Data Engineer - AWS
AWS Data Engineer (PySpark)
Location: Northampton - 3 Days Onsite (Hybrid Mode)
Experience: 5+ Years
Employment Type: Contract
Job Summary
We are looking for an experienced AWS Data Engineer with strong PySpark expertise to design, develop, and optimize scalable data pipelines and cloud-based data platforms. The ideal candidate will have hands-on experience in building ETL/ELT solutions on AWS, processing large datasets using Spark, and implementing data engineering best practices.
Key Responsibilities
- Develop and maintain scalable data pipelines using PySpark and AWS services.
- Build robust ETL/ELT workflows for ingesting, transforming, and loading data from multiple sources.
- Design and manage data lakes and data warehouse solutions on AWS.
- Work with AWS services such as S3, Glue, EMR, Redshift, Lambda, Athena, IAM, and CloudWatch.
- Optimize Spark jobs for performance, scalability, and cost efficiency.

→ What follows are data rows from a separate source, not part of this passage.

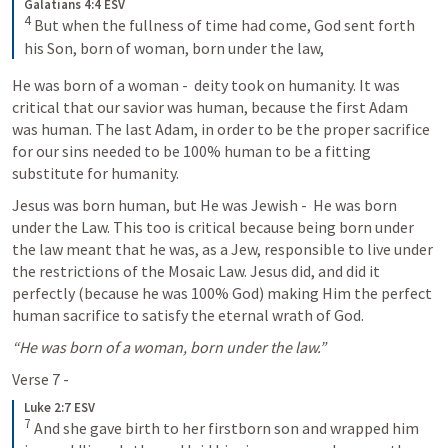
Galatians 4:4 ESV
4
 But when the fullness of time had come, God sent forth 
his Son, born of woman, born under the law,
He was born of a woman -  deity took on humanity. It was 
critical that our savior was human, because the first Adam 
was human. The last Adam, in order to be the proper sacrifice 
for our sins needed to be 100% human to be a fitting 
substitute for humanity. 
Jesus was born human, but He was Jewish -  He was born 
under the Law. This too is critical because being born under 
the law meant that he was, as a Jew, responsible to live under 
the restrictions of the Mosaic Law. Jesus did, and did it 
perfectly (because he was 100% God) making Him the perfect 
human sacrifice to satisfy the eternal wrath of God. 
“He was born of a woman, born under the law.”
Verse 7 - 
Luke 2:7 ESV
7
 And she gave birth to her firstborn son and wrapped him 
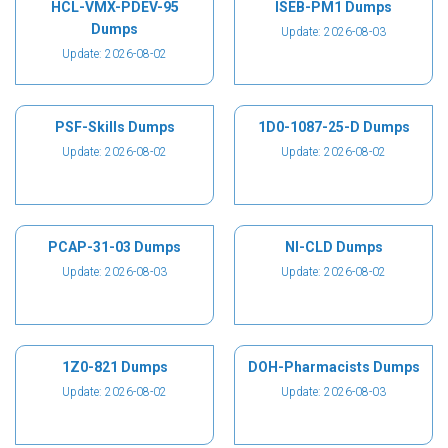
HCL-VMX-PDEV-95
ISEB-PM1 Dumps
Dumps
Update: 2026-08-03
Update: 2026-08-02
PSF-Skills Dumps
1D0-1087-25-D Dumps
Update: 2026-08-02
Update: 2026-08-02
PCAP-31-03 Dumps
NI-CLD Dumps
Update: 2026-08-03
Update: 2026-08-02
1Z0-821 Dumps
DOH-Pharmacists Dumps
Update: 2026-08-02
Update: 2026-08-03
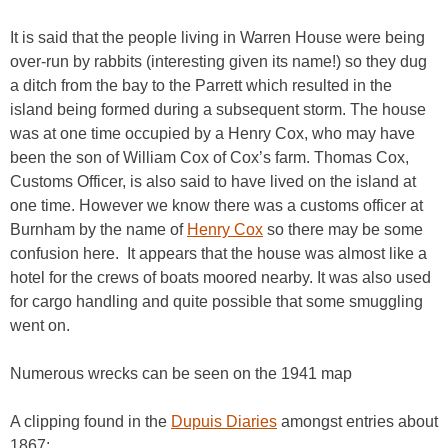
It is said that the people living in Warren House were being
over-run by rabbits (interesting given its name!) so they dug
a ditch from the bay to the Parrett which resulted in the
island being formed during a subsequent storm. The house
was at one time occupied by a Henry Cox, who may have
been the son of William Cox of Cox’s farm. Thomas Cox,
Customs Officer, is also said to have lived on the island at
one time. However we know there was a customs officer at
Burnham by the name of
Henry
Cox
so there may be some
confusion here. It appears that the house was almost like a
hotel for the crews of boats moored nearby. It was also used
for cargo handling and quite possible that some smuggling
went on.
Numerous wrecks can be seen on the 1941 map
A clipping found in the
Dupuis Diaries
amongst entries about
1867:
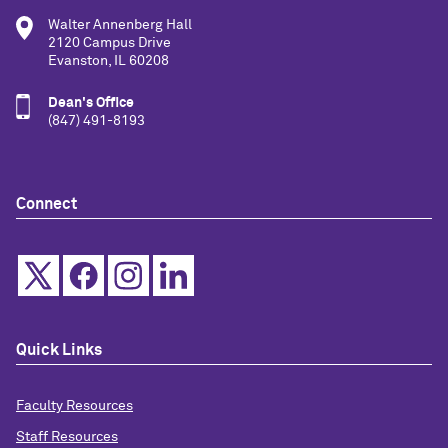
Walter Annenberg Hall
2120 Campus Drive
Evanston, IL 60208
Dean's Office
(847) 491-8193
Connect
Quick Links
Faculty Resources
Staff Resources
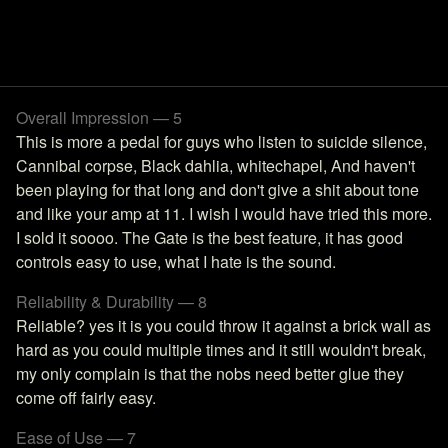
Overall Impression — 5
This is more a pedal for guys who listen to suicide silence,
Cannibal corpse, Black dahlia, whitechapel, And haven't
been playing for that long and don't give a shit about tone
and like your amp at 11. I wish I would have tried this more.
I sold it soooo. The Gate is the best feature, it has good
controls easy to use, what I hate is the sound.
Reliability & Durability — 8
Reliable? yes it is you could throw it against a brick wall as
hard as you could multiple times and it still wouldn't break,
my only complain is that the nobs need better glue they
come off fairly easy.
Ease of Use — 7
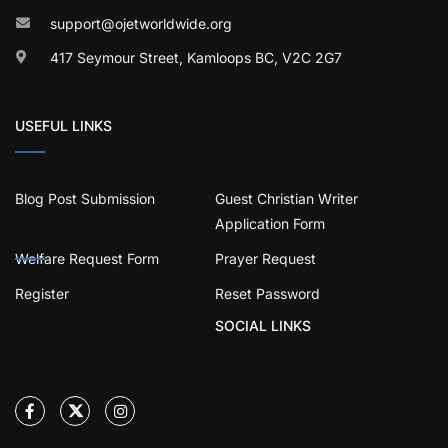
support@ojetworldwide.org
417 Seymour Street, Kamloops BC, V2C 2G7
USEFUL LINKS
Blog Post Submission
Guest Christian Writer
Application Form
Welfare Request Form
Prayer Request
Register
Reset Password
SOCIAL LINKS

- Implement data quality, validation, and monitoring processes.
- Collaborate with business stakeholders, analysts, and architects to deliver data solutions.
- Support production deployments, troubleshooting, and performance tuning.

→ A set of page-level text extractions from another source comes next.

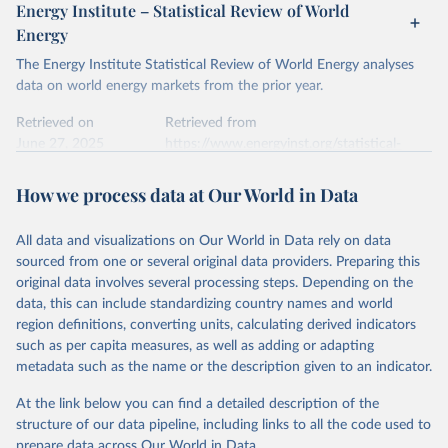
April 24, 2026
https://ember-energy.org/data/yearly-
Energy Institute – Statistical Review of World
electricity-data/
Energy
Ember - Yearly Electricity Data Europe (2026).
Citation
The Energy Institute Statistical Review of World Energy analyses
Most of the data is taken from the European 
Commission's Eurostat annual data.
This is the citation of the original data obtained from the source,
data on world energy markets from the prior year.
prior to any processing or adaptation by Our World in Data.
To cite
data downloaded from this page, please use the suggested citation
Retrieved on
Retrieved from
given in
June 27, 2025
Reuse This Work
https://www.energyinst.org/statistical-
below.
review/
How we process data at Our World in Data
Ember - Yearly Electricity Data (2026).
Citation
The data is collected from multi-country datasets 
This is the citation of the original data obtained from the source,
(EIA, Eurostat, Energy Institute, UN) as well as 
national sources (e.g China data from the National 
All data and visualizations on Our World in Data rely on data
prior to any processing or adaptation by Our World in Data.
To cite
Bureau of Statistics).
sourced from one or several original data providers. Preparing this
data downloaded from this page, please use the suggested citation
original data involves several processing steps. Depending on the
given in
Reuse This Work
below.
data, this can include standardizing country names and world
region definitions, converting units, calculating derived indicators
Energy Institute - Statistical Review of World 
such as per capita measures, as well as adding or adapting
Energy (2025).
metadata such as the name or the description given to an indicator.
At the link below you can find a detailed description of the
structure of our data pipeline, including links to all the code used to
prepare data across Our World in Data.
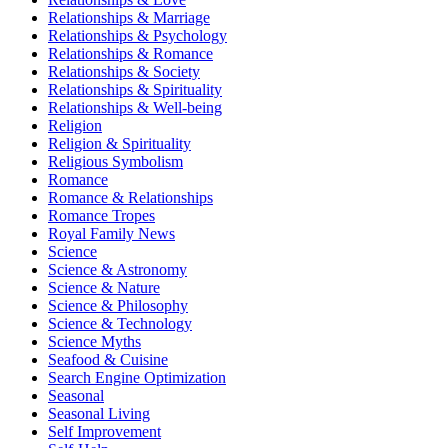
Relationships & Marriage
Relationships & Psychology
Relationships & Romance
Relationships & Society
Relationships & Spirituality
Relationships & Well-being
Religion
Religion & Spirituality
Religious Symbolism
Romance
Romance & Relationships
Romance Tropes
Royal Family News
Science
Science & Astronomy
Science & Nature
Science & Philosophy
Science & Technology
Science Myths
Seafood & Cuisine
Search Engine Optimization
Seasonal
Seasonal Living
Self Improvement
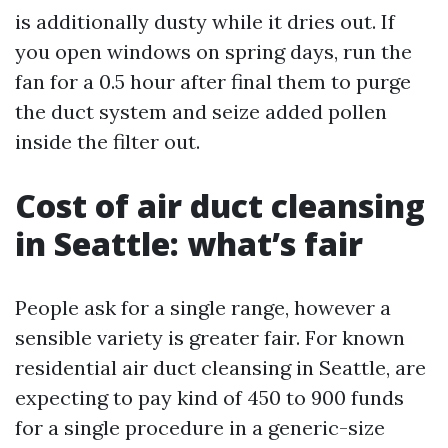
is additionally dusty while it dries out. If
you open windows on spring days, run the
fan for a 0.5 hour after final them to purge
the duct system and seize added pollen
inside the filter out.
Cost of air duct cleansing
in Seattle: what’s fair
People ask for a single range, however a
sensible variety is greater fair. For known
residential air duct cleansing in Seattle, are
expecting to pay kind of 450 to 900 funds
for a single procedure in a generic-size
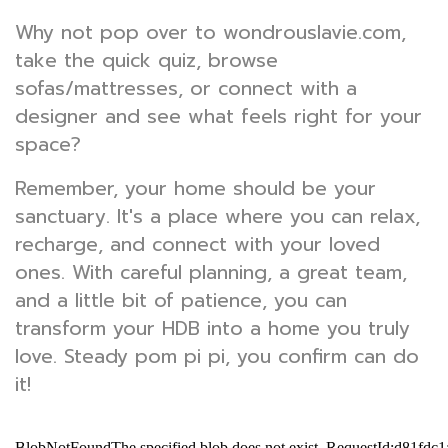
Why not pop over to wondrouslavie.com,
take the quick quiz, browse
sofas/mattresses, or connect with a
designer and see what feels right for your
space?
Remember, your home should be your
sanctuary. It's a place where you can relax,
recharge, and connect with your loved
ones. With careful planning, a great team,
and a little bit of patience, you can
transform your HDB into a home you truly
love. Steady pom pi pi, you confirm can do
it!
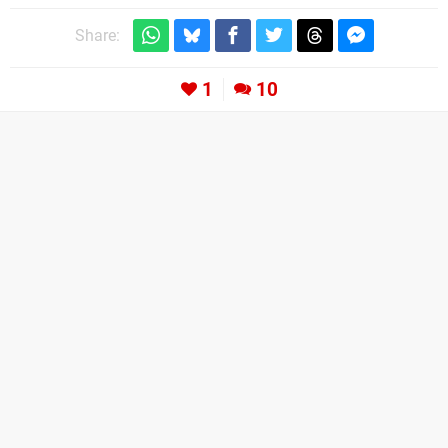
Share:
1
10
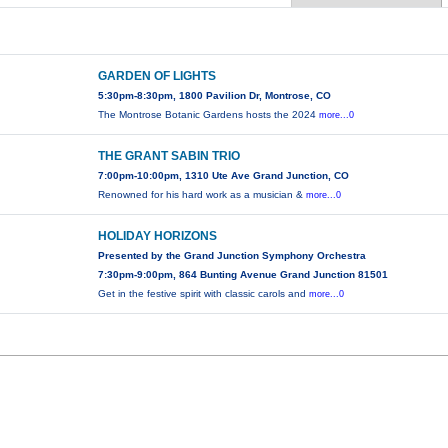
GARDEN OF LIGHTS
5:30pm-8:30pm, 1800 Pavilion Dr, Montrose, CO
The Montrose Botanic Gardens hosts the 2024
more...0
THE GRANT SABIN TRIO
7:00pm-10:00pm, 1310 Ute Ave Grand Junction, CO
Renowned for his hard work as a musician &
more...0
HOLIDAY HORIZONS
Presented by the Grand Junction Symphony Orchestra
7:30pm-9:00pm, 864 Bunting Avenue Grand Junction 81501
Get in the festive spirit with classic carols and
more...0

- Maintain technical documentation and follow data governance standards.
Required Skills
- 5+ years of Data Engineering experience.
- Strong hands-on experience with PySpark and Apache Spark.

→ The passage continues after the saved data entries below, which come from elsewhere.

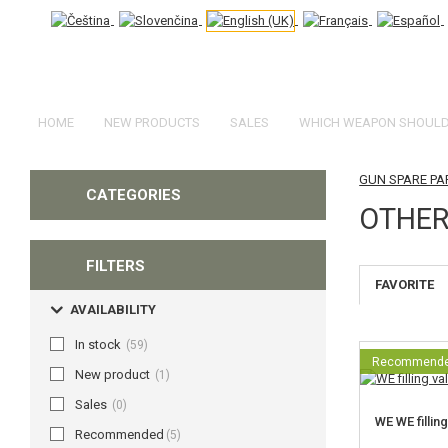
HOME
NEW PRODUCTS
SALES
WHICH WEAPON SHOULD 
GUN SPARE PA
CATEGORIES
OTHER
FILTERS
FAVORITE
AVAILABILITY
In stock
(59)
Recommend
New product
(1)
Sales
(0)
WE WE filling
Recommended
(5)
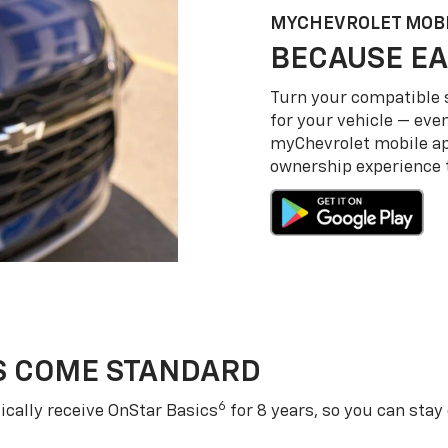
MY
CHEVROLET
MOBI
BECAUSE EA
Turn your compatible
for your vehicle — even
my
Chevrolet
mobile a
ownership experience to
S COME STANDARD
6
cally receive OnStar Basics
for 8 years, so you can stay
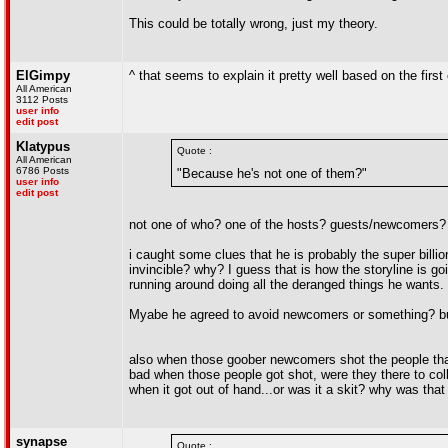
This could be totally wrong, just my theory.
ElGimpy
^ that seems to explain it pretty well based on the first
All American
3112 Posts
user info
edit post
Klatypus
Quote :
All American
6786 Posts
"Because he's not one of them?"
user info
edit post
not one of who? one of the hosts? guests/newcomers?
i caught some clues that he is probably the super billi
invincible? why? I guess that is how the storyline is go
running around doing all the deranged things he wants.
Myabe he agreed to avoid newcomers or something? but 
also when those goober newcomers shot the people that 
bad when those people got shot, were they there to coll
when it got out of hand...or was it a skit? why was that
synapse
Quote :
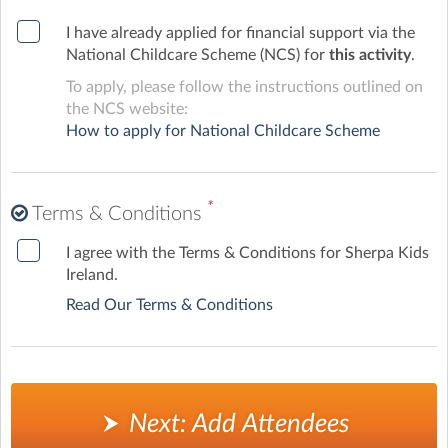
I have already applied for financial support via the
National Childcare Scheme (NCS) for
this activity
.
To apply, please follow the instructions outlined on
the NCS website:
How to apply for National Childcare Scheme
*
Terms & Conditions
I agree with the Terms & Conditions for Sherpa Kids
Ireland.
Read Our Terms & Conditions
Next: Add Attendees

- Extensive experience with AWS Cloud Services:
- S3
- Glue
- EMR
- Redshift
- Athena
- Lambda
- IAM
- CloudWatch
- Strong programming skills in Python.
- Advanced SQL development and query optimization skills.
- Experience building large-scale ETL/ELT pipelines.
- Knowledge of Data Warehousing and dimensional data modeling.
- Experience with Git and CI/CD practices.
Preferred Skills
- Experience with Databricks.
- Knowledge of Apache Airflow or AWS Step Functions.
- Experience with Kafka or real-time data processing.
- Exposure to Terraform and Infrastructure as Code (IaC).
- Experience with Snowflake or Lakehouse architectures.
- AWS Certification is highly desirable.